Baseline patient characteristics and in-hospital events were confirmed by hospital chart review. Long-term outcome data were obtained through clinical review or telephone review conducted by the researchers. The primary and secondary endpoints of the study were all-cause death and cardiac death, respectively. All patients were followed up for 2 years. Clinical information was collected in hospital, and at 1year and 2 years after surgery.

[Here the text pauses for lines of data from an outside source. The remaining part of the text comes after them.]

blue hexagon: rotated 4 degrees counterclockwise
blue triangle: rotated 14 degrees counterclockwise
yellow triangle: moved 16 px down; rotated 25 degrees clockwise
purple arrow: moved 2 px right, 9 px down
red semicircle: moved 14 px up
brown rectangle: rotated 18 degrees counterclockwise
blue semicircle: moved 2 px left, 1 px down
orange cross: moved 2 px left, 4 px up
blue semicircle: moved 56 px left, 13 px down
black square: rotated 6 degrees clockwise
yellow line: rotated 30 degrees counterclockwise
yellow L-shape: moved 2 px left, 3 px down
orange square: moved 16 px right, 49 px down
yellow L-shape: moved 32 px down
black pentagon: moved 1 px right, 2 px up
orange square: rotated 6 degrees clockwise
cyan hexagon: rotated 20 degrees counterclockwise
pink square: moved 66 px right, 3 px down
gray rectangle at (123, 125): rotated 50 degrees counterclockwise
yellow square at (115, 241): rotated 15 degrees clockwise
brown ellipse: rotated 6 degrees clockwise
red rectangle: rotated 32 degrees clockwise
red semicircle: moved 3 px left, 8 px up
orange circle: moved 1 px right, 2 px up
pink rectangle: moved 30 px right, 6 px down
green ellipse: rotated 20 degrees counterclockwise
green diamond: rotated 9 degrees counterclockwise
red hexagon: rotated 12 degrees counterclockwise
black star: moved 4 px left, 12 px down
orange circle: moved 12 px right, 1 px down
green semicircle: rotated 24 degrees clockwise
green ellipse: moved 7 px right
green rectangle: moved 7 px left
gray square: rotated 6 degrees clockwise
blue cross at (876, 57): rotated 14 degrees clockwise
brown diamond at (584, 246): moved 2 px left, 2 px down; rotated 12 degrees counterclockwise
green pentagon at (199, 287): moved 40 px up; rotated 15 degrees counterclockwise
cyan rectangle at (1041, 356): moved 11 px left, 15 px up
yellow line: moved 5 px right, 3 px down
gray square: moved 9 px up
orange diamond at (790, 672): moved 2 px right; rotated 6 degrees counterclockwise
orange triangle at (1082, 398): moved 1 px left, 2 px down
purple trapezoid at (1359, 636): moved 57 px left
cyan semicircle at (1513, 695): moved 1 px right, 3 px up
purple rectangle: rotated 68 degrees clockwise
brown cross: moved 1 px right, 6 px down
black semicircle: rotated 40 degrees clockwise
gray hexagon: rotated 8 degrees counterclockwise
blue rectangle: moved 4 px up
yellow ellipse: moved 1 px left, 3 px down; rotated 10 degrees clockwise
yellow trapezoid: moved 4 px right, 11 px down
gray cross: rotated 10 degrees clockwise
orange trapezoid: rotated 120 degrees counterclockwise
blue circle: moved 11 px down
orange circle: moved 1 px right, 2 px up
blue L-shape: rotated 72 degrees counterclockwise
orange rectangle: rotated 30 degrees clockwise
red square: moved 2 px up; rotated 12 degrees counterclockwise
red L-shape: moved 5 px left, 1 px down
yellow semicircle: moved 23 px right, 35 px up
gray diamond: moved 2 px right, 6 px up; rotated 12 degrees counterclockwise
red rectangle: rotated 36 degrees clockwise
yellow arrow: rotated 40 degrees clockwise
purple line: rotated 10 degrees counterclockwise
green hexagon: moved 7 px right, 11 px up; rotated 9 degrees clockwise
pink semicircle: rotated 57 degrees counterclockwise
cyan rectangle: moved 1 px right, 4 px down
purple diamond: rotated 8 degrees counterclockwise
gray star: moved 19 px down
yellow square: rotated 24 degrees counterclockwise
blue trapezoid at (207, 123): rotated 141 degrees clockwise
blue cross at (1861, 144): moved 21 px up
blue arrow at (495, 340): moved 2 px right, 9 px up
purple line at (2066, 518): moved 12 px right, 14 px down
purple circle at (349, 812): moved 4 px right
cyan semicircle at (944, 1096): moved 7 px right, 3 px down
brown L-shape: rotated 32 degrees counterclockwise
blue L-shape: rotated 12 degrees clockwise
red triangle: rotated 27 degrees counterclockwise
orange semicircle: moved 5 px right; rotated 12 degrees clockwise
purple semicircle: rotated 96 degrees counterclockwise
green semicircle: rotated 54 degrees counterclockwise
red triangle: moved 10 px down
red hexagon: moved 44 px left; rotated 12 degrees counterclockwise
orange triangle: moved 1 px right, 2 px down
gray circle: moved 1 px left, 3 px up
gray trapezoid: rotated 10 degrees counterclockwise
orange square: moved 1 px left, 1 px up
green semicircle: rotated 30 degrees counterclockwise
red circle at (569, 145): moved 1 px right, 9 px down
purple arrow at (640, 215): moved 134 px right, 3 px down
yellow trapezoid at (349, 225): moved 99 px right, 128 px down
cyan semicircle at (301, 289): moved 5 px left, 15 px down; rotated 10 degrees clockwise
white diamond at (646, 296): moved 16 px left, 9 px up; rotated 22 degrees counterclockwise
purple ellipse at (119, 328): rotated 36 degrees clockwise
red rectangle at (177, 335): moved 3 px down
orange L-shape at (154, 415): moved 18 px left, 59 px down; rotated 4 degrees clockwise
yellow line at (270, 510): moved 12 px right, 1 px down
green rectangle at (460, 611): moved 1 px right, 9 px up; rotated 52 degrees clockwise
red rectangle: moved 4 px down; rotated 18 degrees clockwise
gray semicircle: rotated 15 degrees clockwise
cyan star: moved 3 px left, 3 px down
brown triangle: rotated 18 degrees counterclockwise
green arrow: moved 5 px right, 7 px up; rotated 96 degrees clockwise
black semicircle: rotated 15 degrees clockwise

All procedures performed in this study involving human participants were in accordance with the Declaration of Helsinki (as revised in 2013). This study was approved by the Ethical Committee of Tianjin Medical University General Hospital (No. IRB2021-WZ-036). Individual consent for this retrospective analysis was waived.

Statistical analysis

Patients’ baseline characteristics and clinical outcomes were analyzed using SPSS, version 19.0(SPSS Inc., Chicago, IL, USA). Continuous variables at baseline were analyzed with the independent-samples t test and presented as mean ± standard deviation. Categorical variables at baseline were analyzed with the chi-square test and presented as numbers (percent frequencies). Propensity score matching was used to adjust the baseline characteristics between the two groups. All outcomes during the patients’ hospital stay and at1 year and 2 years after the procedure were analyzed by logistic regression. Cox regression was performed to calculate survival curves before and after propensity score matching. We used generalized estimating equations to estimate the hazard ratios (HRs) of the insulin therapy group compared with the OHA group. P<0.05 was considered to be statistically significant.


Results

A total of 1,069 patients were enrolled in the study including 360 in the insulin therapy group and 709 in the OHA group. The mean age was 65.58±10.92 and 64.38±10.50 of patients treated with insulin and OHAs, respectively (P=0.081). The baseline clinical and angiographic characteristics of all participants are listed in Tables 1 and 2. At baseline, the maximum creatine kinase-MB (CK-MB), plasma glucose, HbA1C, high-sensitivity C-reactive protein (CRP), and creatinine levels were higher, while the left ventricular ejection fraction (LVEF) was lower, in the insulin therapy group than in the OHA group. The Canadian Cardiovascular Society Angina Class was also higher in the insulin therapy group, as was the proportion of patients with myocardial infarction. There was no difference between the two groups with respect to sex, age, blood pressure, CAD history, prior myocardial infarction, prior percutaneous coronary angioplasty, prior coronary artery bypass graft, hyperlipidemia, low-density lipoprotein, smoking, alcohol consumption, or plasma insulin levels. The angiographic characteristics of the two groups were also comparable (Table 2).

Table 1
Table 1 Baseline characteristics
Full table
Table 2
Table 2 Angiographic findings
Full table

Thirty-seven study participants (3.5%) died in hospital, of whom 25 were in the insulin therapy group (6.9%) and 12 were in the OHA group (1.7%). During the 1st year of follow-up, 30 patients (2.8%) died including 13 in the insulin therapy group (3.6%) and 17 in the OHA group (2.4%). In the 2nd year of follow-up, 16 patients (1.5%) died including 7 in the insulin therapy group (1.9%) and 9 in the OHA group (1.3%). Table 3 details all deaths and cardiac deaths among the study population. Figure 1 and Figure 2 show the rates of all-cause and cardiac death for each year.

Table 3
Table 3 Mortality in the insulin group and OHA group
Full table
Figure 1 All-cause mortality. The hospital mortality of insulin group was significantly higher than that of oral hypoglycemic drug group. In two years, it gradually became the same.
Figure 2 Cardiac mortality. In comparison of cardiovascular mortality between insulin group and oral hypoglycemic drug group, the in-hospital mortality of insulin group was significantly higher than that of oral hypoglycemic drug group. In two years, it gradually became the same.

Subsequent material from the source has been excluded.